= Far Western District =

Geographical region

The Far Western District is a geographical district of the Barbershop Harmony Society (BHS).

First organized in 1946, the district encompasses the four far-western US states of California, Nevada, Arizona, and Hawaii, plus St. George, Utah.

The BHS District Map. The Dixie District has since renamed to Southeastern Harmony and the Carolinas separated to their own district.

==Chapters==
FWD is home to the four-time BHS Championship Gold medalist Westminster Chorus, who won in 2007, 2010, 2015, 2019 and 2024, and the nine-time Gold winner Masters of Harmony Chorus, who won the BHS international competitions in 1990, 1993, 1996, 1999, 2002, 2005, 2008, 2011 and 2017.

The 2002 district champions Garden City Chorus competed 54 years before winning a shot at international-level competition.

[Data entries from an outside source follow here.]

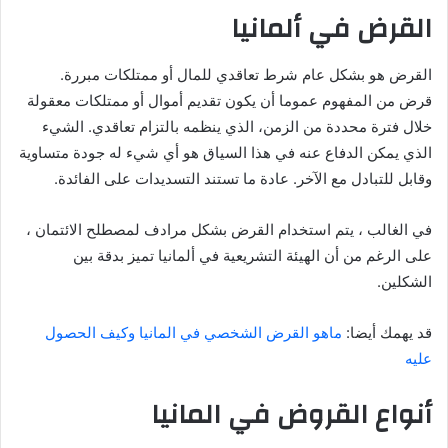
القرض في ألمانيا
القرض هو بشكل عام شرط تعاقدي للمال أو ممتلكات مبررة.
قرض من المفهوم عموما أن يكون تقديم أموال أو ممتلكات معقولة
خلال فترة محددة من الزمن، الذي ينظمه بالتزام تعاقدي. الشيء
الذي يمكن الدفاع عنه في هذا السياق هو أي شيء له جودة متساوية
وقابل للتبادل مع الآخر. عادة ما تستند التسديدات على الفائدة.
في الغالب ، يتم استخدام القرض بشكل مرادف لمصطلح الائتمان ،
على الرغم من أن الهيئة التشريعية في ألمانيا تميز بدقة بين
الشكلين.
قد يهمك أيضا:
ماهو القرض الشخصي في المانيا وكيف الحصول
عليه
أنواع القروض في المانيا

The Phoenix Saguaro chapter was founded in 1943. Now called the Greater Phoenix Chapter, its Spirit of Phoenix Chorus became the international gold medalists three times (in 1972, 1976, and 1983) competing as the 'Phabulous' Phoenicians Chorus, and earned other medals eleven times.

==Champion quartets==
Past district champion quartets become members of the Association of Far Western District Champions. Several have gone on to medal or win at BHS international conventions, notably the 2008 international champions OC Times, 2004 international champions Gotcha! and 1996's Nightlife.